Assessing Cultural and Heritage Tourism: Moving from Case Study to a Standardized Impact Assessment Approach
Rural communities in Idaho may benefit from business and economic development that links heritage and cultural assets, including agricultural enterprises, to create a sustainable, place-based and regionally integrated economy more resilient to the booms and busts of traditional resource based industries. This kind of strategy focuses on complementing commodity and export oriented production with a robust economic sector of fine arts, hand-crafted products and locally grown and processed foods that both attracts visitors and provides import substitutions for local residents. This project will examine the impact of a cultural tourism development effort called Two Degrees Northwest: Where Art Meets the Land (2DNW) in north central Idaho and southeastern Washington. The mission of 2DNW is work to support and create opportunities for cultural
economic development; to cooperatively market the region?Ts arts, foods and heritage; and to link the region?Ts arts and fine crafts to other locally made products such as foods, wines, unique sites, services, and experiences. This program, like a number of similar efforts around the country is predicated on the notion that locally made arts, crafts, foods and wines, and the unique people and places of a region are vital to a place-based economy, where dollars are firmly tied to work that grows from the local landscape, heritage and culture. In the seven north central counties of Idaho included in this program, overall employment has rapidly declined in recent years, poverty rates have averaged 17 percent and unemployment doubled between December 2007 and December 2008. Empirical data about cultural and place-based economic development efforts is scarce. Many community and economic
development programs exist, but there are no common metrics to evaluate the relative cost effectiveness of different approaches. This research represents a significant step in quantifying these types of development efforts and documenting the social impacts of a regional entrepreneurship and cultural tourism program. After evaluating and comparing our case study other case studies, we will collaborate with researchers and organizations across the country to develop a model for assessing the impact of place-based programs. A nationwide survey in 1999 estimated that the direct impact from sales of handmade crafts in America totaled 14 billion dollars, with over 100,000 craftspeople working in the country (Dave & Evans, 2001).

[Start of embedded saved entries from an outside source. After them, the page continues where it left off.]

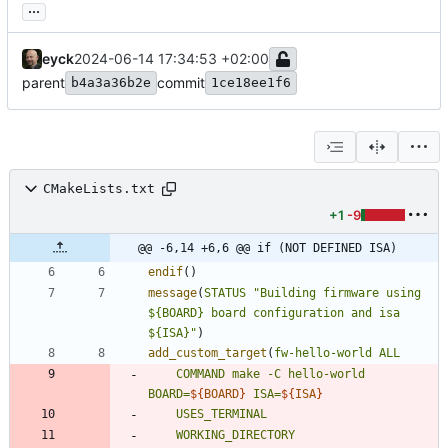
...
eyck
2024-06-14 17:34:53 +02:00
parent
commit
b4a3a36b2e
1ce18ee1f6
CMakeLists.txt
+1
-9
@@ -6,14 +6,6 @@ if (NOT DEFINED ISA)
endif
(
)
message
(
STATUS
"Building firmware using 
${BOARD} board configuration and isa 
${ISA}"
)
add_custom_target
(
fw-hello-world
ALL
COMMAND
make
-C
hello-world
BOARD=
${
BOARD
}
ISA=
${
ISA
}
USES_TERMINAL
WORKING_DIRECTORY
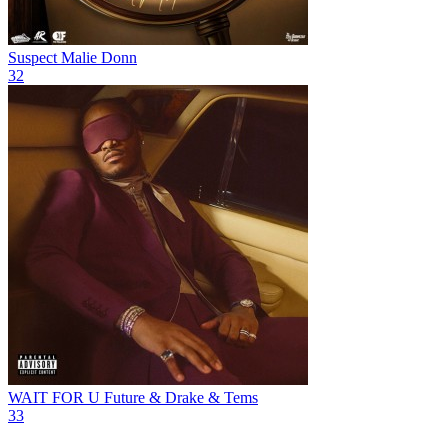
Suspect
Malie Donn
32
WAIT FOR U
Future & Drake & Tems
33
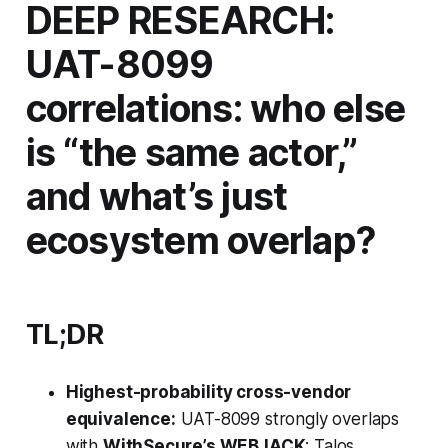
DEEP RESEARCH:
UAT-8099
correlations: who else
is “the same actor,”
and what’s just
ecosystem overlap?
TL;DR
Highest-probability cross-vendor
equivalence:
UAT-8099 strongly overlaps
with
WithSecure’s WEBJACK
; Talos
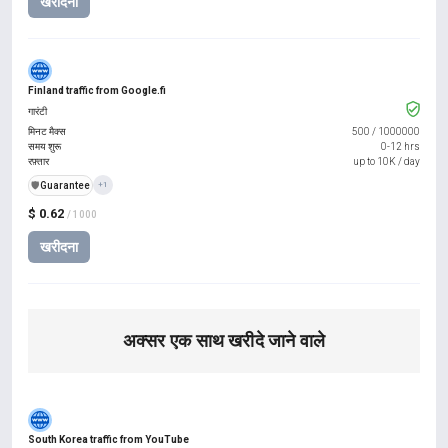
खरीदना
Finland traffic from Google.fi
गारंटी
मिनट मैक्स
500
/
1000000
समय शुरू
0-12 hrs
रफ़्तार
up to 10K / day
️🛡️
Guarantee
+1
$ 0.62
/ 1000
खरीदना
अक्सर एक साथ खरीदे जाने वाले
South Korea traffic from YouTube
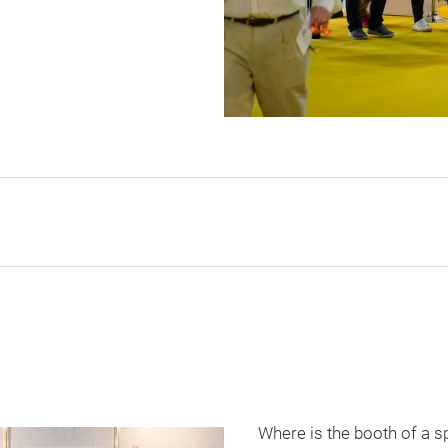
Where is the booth of a s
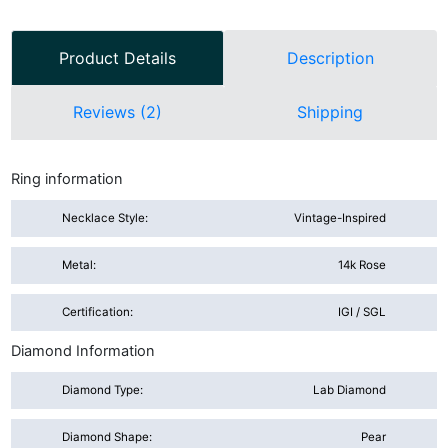
Product Details
Description
Reviews (2)
Shipping
Ring information
Necklace Style:
Vintage-Inspired
Metal:
14k Rose
Certification:
IGI / SGL
Diamond Information
Diamond Type:
Lab Diamond
Diamond Shape:
Pear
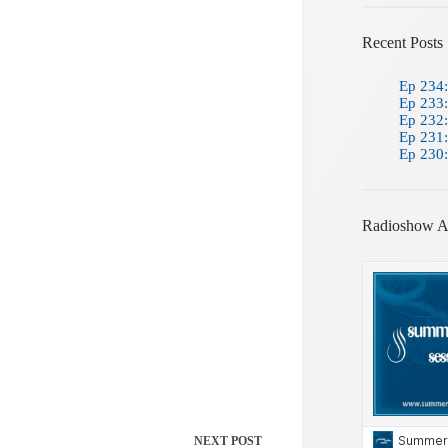
Recent Posts
Ep 234:
Ep 233:
Ep 232:
Ep 231:
Ep 230:
Radioshow A
NEXT
POST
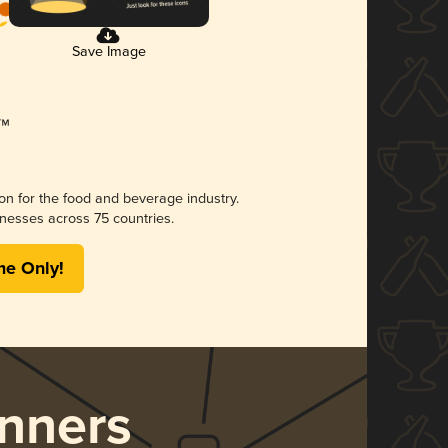
Save Image
ion for the food and beverage industry.
nesses across 75 countries.
me Only!
nners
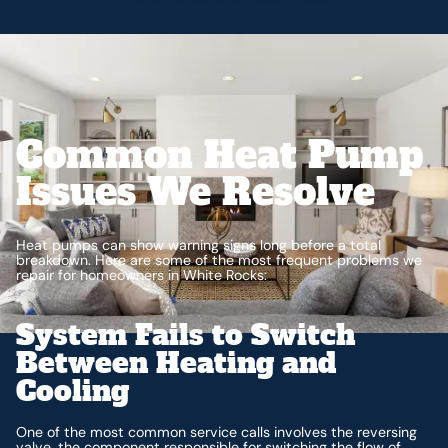
Common Heat Pump
Issues We Resolve
Heat pumps can show warning signs long before a total
breakdown. Here are some of the most frequent problems we
repair for homeowners in White Rocks:
System Fails to Switch
Between Heating and
Cooling
One of the most common service calls involves the reversing
valve, the component responsible for switching the flow of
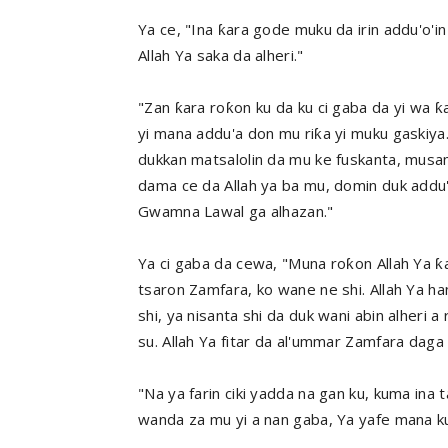
Ya ce, "Ina ƙara gode muku da irin addu'o'i
Allah Ya saka da alheri."
"Zan ƙara roƙon ku da ku ci gaba da yi wa ƙ
yi mana addu'a don mu riƙa yi muku gaskiya
dukkan matsalolin da mu ke fuskanta, mus
dama ce da Allah ya ba mu, domin duk addu'
Gwamna Lawal ga alhazan."
Ya ci gaba da cewa, "Muna roƙon Allah Ya 
tsaron Zamfara, ko wane ne shi. Allah Ya ha
shi, ya nisanta shi da duk wani abin alheri 
su. Allah Ya fitar da al'ummar Zamfara daga
"Na ya farin ciki yadda na gan ku, kuma ina 
wanda za mu yi a nan gaba, Ya yafe mana ku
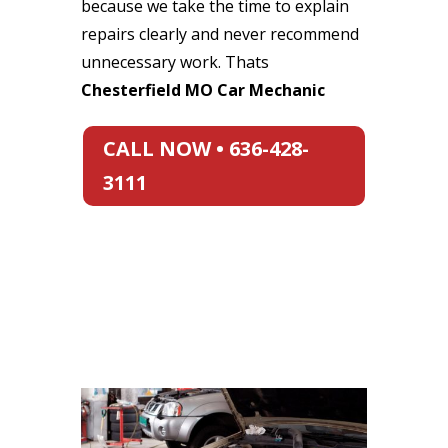
because we take the time to explain
repairs clearly and never recommend
unnecessary work. Thats
Chesterfield MO Car Mechanic
CALL NOW • 636-428-
3111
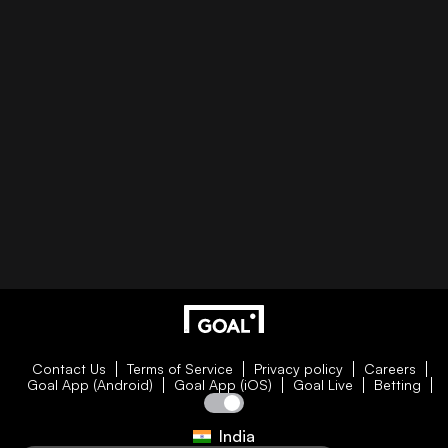
Contact Us
Terms of Service
Privacy policy
Careers
Goal App (Android)
Goal App (iOS)
Goal Live
Betting
India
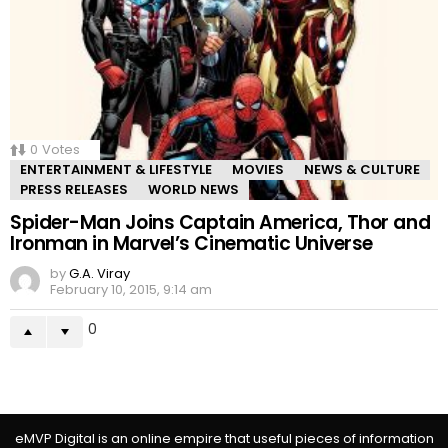
0
Votes
ENTERTAINMENT & LIFESTYLE
MOVIES
NEWS & CULTURE
PRESS RELEASES
WORLD NEWS
Spider-Man Joins Captain America, Thor and
Ironman in Marvel’s Cinematic Universe
by
G.A. Viray
February 10, 2015, 9:14 am
0
eMVP Digital is an online empire that useful pieces of information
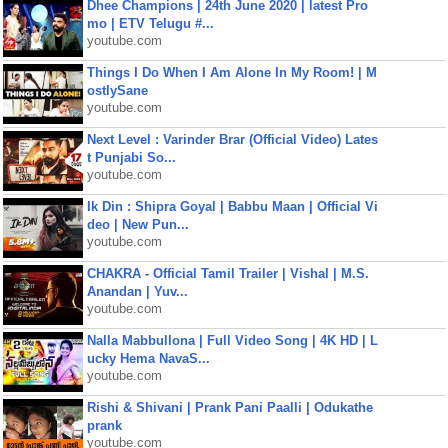
Dhee Champions | 24th June 2020 | latest Pro
mo | ETV Telugu #...
youtube.com
Things I Do When I Am Alone In My Room! | M
ostlySane
youtube.com
Next Level : Varinder Brar (Official Video) Lates
t Punjabi So...
youtube.com
Ik Din : Shipra Goyal | Babbu Maan | Official Vi
deo | New Pun...
youtube.com
CHAKRA - Official Tamil Trailer | Vishal | M.S.
Anandan | Yuv...
youtube.com
Nalla Mabbullona | Full Video Song | 4K HD | L
ucky Hema NavaS...
youtube.com
Rishi & Shivani | Prank Pani Paalli | Odukathe
prank
youtube.com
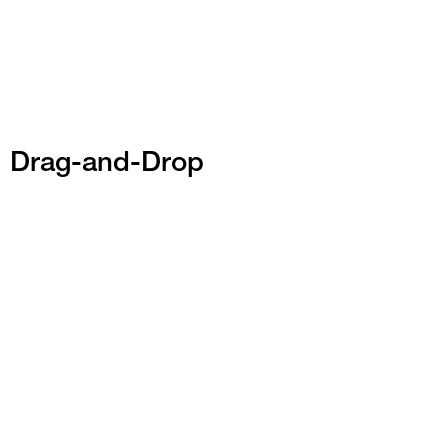
Drag-and-Drop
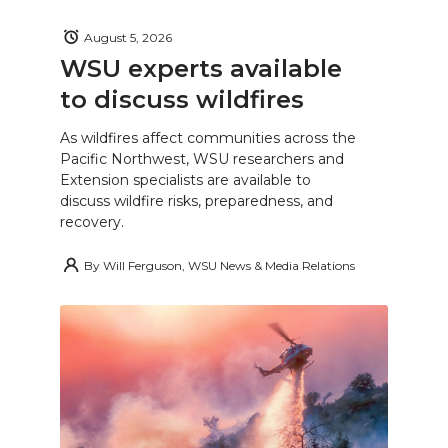
August 5, 2026
WSU experts available
to discuss wildfires
As wildfires affect communities across the
Pacific Northwest, WSU researchers and
Extension specialists are available to
discuss wildfire risks, preparedness, and
recovery.
By
Will Ferguson, WSU News & Media Relations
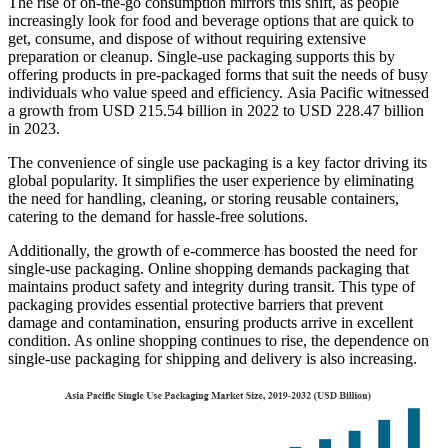
The rise of on-the-go consumption mirrors this shift, as people
increasingly look for food and beverage options that are quick to
get, consume, and dispose of without requiring extensive
preparation or cleanup. Single-use packaging supports this by
offering products in pre-packaged forms that suit the needs of busy
individuals who value speed and efficiency. Asia Pacific witnessed
a growth from USD 215.54 billion in 2022 to USD 228.47 billion
in 2023.
The convenience of single use packaging is a key factor driving its
global popularity. It simplifies the user experience by eliminating
the need for handling, cleaning, or storing reusable containers,
catering to the demand for hassle-free solutions.
Additionally, the growth of e-commerce has boosted the need for
single-use packaging. Online shopping demands packaging that
maintains product safety and integrity during transit. This type of
packaging provides essential protective barriers that prevent
damage and contamination, ensuring products arrive in excellent
condition. As online shopping continues to rise, the dependence on
single-use packaging for shipping and delivery is also increasing.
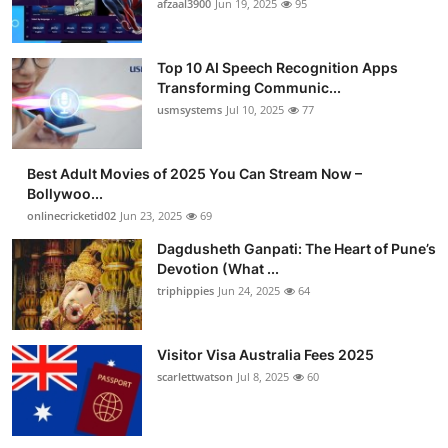
afzaal3900
Jun 19, 2025
95
Top 10 AI Speech Recognition Apps
Transforming Communic...
usmsystems
Jul 10, 2025
77
Best Adult Movies of 2025 You Can Stream Now –
Bollywoo...
onlinecricketid02
Jun 23, 2025
69
Dagdusheth Ganpati: The Heart of Pune’s
Devotion (What ...
triphippies
Jun 24, 2025
64
Visitor Visa Australia Fees 2025
scarlettwatson
Jul 8, 2025
60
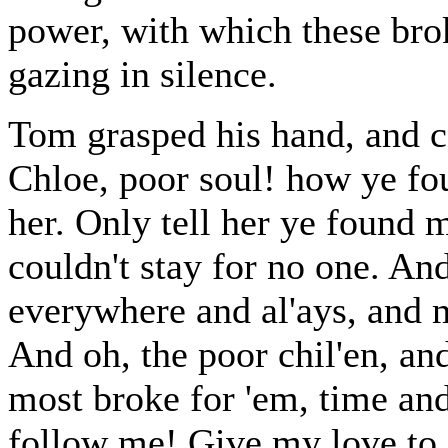
power, with which these bro
gazing in silence.
Tom grasped his hand, and co
Chloe, poor soul! how ye fou
her. Only tell her ye found m
couldn't stay for no one. And
everywhere and al'ays, and 
And oh, the poor chil'en, an
most broke for 'em, time and
follow me! Give my love to 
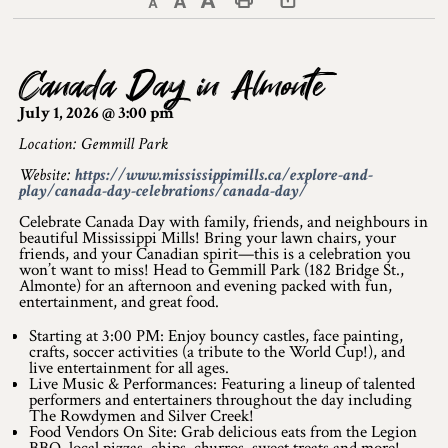
Decrease text size
Default text size
Increase text size
Print This Page
Discover Lanark County
Canada Day in Almonte
Explore & Do
July 1, 2026 @ 3:00 pm
Arts & Culture
Location: Gemmill Park
Website:
https://www.mississippimills.ca/explore-and-
Lanark County Art & Heritage Tour
play/canada-day-celebrations/canada-day/
Museums
Celebrate Canada Day with family, friends, and neighbours in
beautiful Mississippi Mills! Bring your lawn chairs, your
friends, and your Canadian spirit—this is a celebration you
Seven Wonders of Lanark County
won’t want to miss! Head to Gemmill Park (182 Bridge St.,
Almonte) for an afternoon and evening packed with fun,
entertainment, and great food.
Cycling
Starting at 3:00 PM: Enjoy bouncy castles, face painting,
Events & Festivals
crafts, soccer activities (a tribute to the World Cup!), and
live entertainment for all ages.
Live Music & Performances: Featuring a lineup of talented
Lanark County Harvest Festival
performers and entertainers throughout the day including
The Rowdymen and Silver Creek!
Food Vendors On Site: Grab delicious eats from the Legion
Lanark County Harvest Festival Vendor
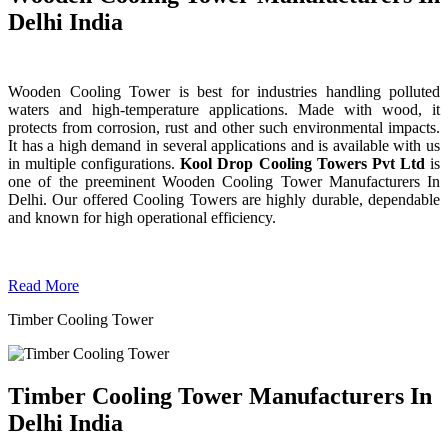
Delhi India
Wooden Cooling Tower is best for industries handling polluted
waters and high-temperature applications. Made with wood, it
protects from corrosion, rust and other such environmental impacts.
It has a high demand in several applications and is available with us
in multiple configurations.
Kool Drop Cooling Towers Pvt Ltd
is
one of the preeminent Wooden Cooling Tower
Manufacturers In
Delhi. Our offered Cooling Towers are highly durable, dependable
and known for high operational efficiency.
Read More
Timber Cooling Tower
Timber Cooling Tower Manufacturers In
Delhi India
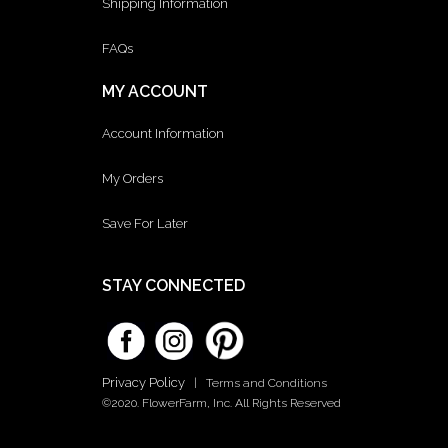
Shipping Information
FAQs
MY ACCOUNT
Account Information
My Orders
Save For Later
STAY CONNECTED
Privacy Policy
|
Terms and Conditions
©2020. FlowerFarm, Inc. All Rights Reserved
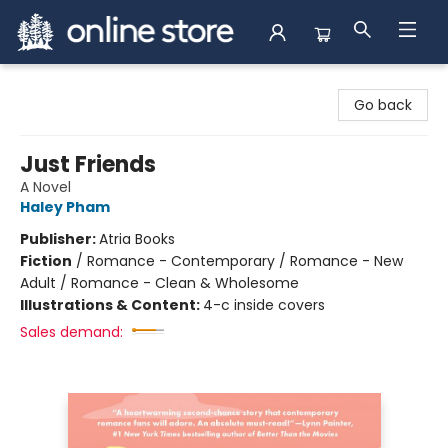
Arnprior Book Shop LTD., The
Go back
Just Friends
A Novel
Haley Pham
Publisher:
Atria Books
Fiction
/
Romance - Contemporary / Romance - New
Adult / Romance - Clean & Wholesome
Illustrations & Content:
4-c inside covers
Sales demand:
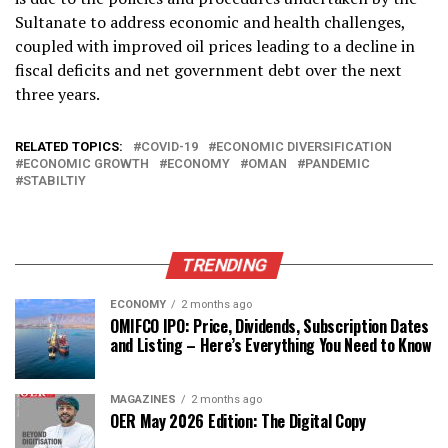
Sultanate to address economic and health challenges,
coupled with improved oil prices leading to a decline in
fiscal deficits and net government debt over the next
three years.
RELATED TOPICS:
COVID-19
ECONOMIC DIVERSIFICATION
ECONOMIC GROWTH
ECONOMY
OMAN
PANDEMIC
STABILTIY
TRENDING
ECONOMY
2 months ago
OMIFCO IPO: Price, Dividends, Subscription Dates
and Listing – Here’s Everything You Need to Know
MAGAZINES
2 months ago
OER May 2026 Edition: The Digital Copy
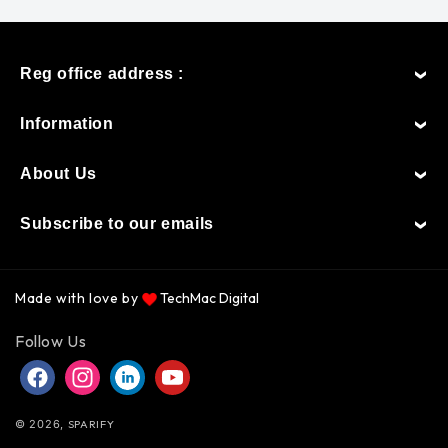
Reg office address :
Information
About Us
Subscribe to our emails
Made with love by
TechMac Digital
Payment
Follow Us
methods
Facebook
Instagram
Instagram
YouTube
© 2026,
SPARIFY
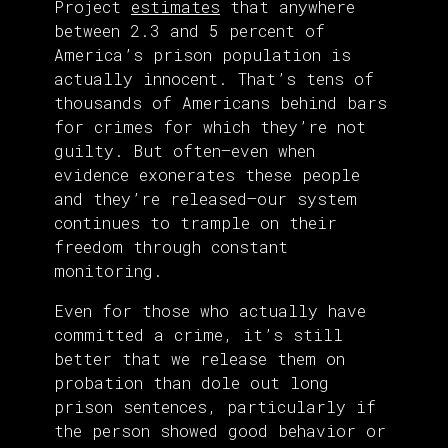
Project
estimates
that anywhere
between 2.3 and 5 percent of
America’s prison population is
actually innocent. That’s tens of
thousands of Americans behind bars
for crimes for which they’re not
guilty. But often—even when
evidence exonerates these people
and they’re released—our system
continues to trample on their
freedom through constant
monitoring.
Even for those who actually have
committed a crime, it’s still
better that we release them on
probation than dole out long
prison sentences, particularly if
the person showed good behavior or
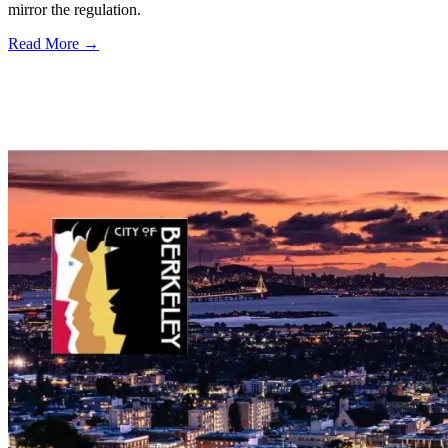
mirror the regulation.
Read More →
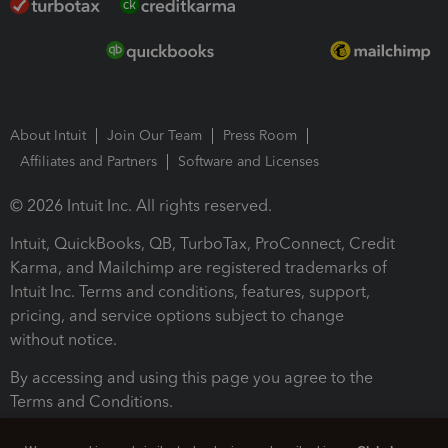
About Intuit
Join Our Team
Press Room
Affiliates and Partners
Software and Licenses
© 2026 Intuit Inc. All rights reserved.
Intuit, QuickBooks, QB, TurboTax, ProConnect, Credit
Karma, and Mailchimp are registered trademarks of
Intuit Inc. Terms and conditions, features, support,
pricing, and service options subject to change
without notice.
By accessing and using this page you agree to the
Terms and Conditions.
Terms and Conditions
About cookies
Manage cookies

In a regional study of northern Wisconsin, the total economic contribution of artists and artisans was estimated to be over 31 million dollars per year (Hembd & Dane,
2006). This data suggests the potential economic return to the north central Idaho region and similar areas for developing arts and heritage economies is great. Additionally, quantifying the contributions of food and heritage tourism will contribute to our knowledge about the cluster of industries that typically develop together through cultural tourism programs (i.e., local food/ag/cuisine; arts and crafts and heritage).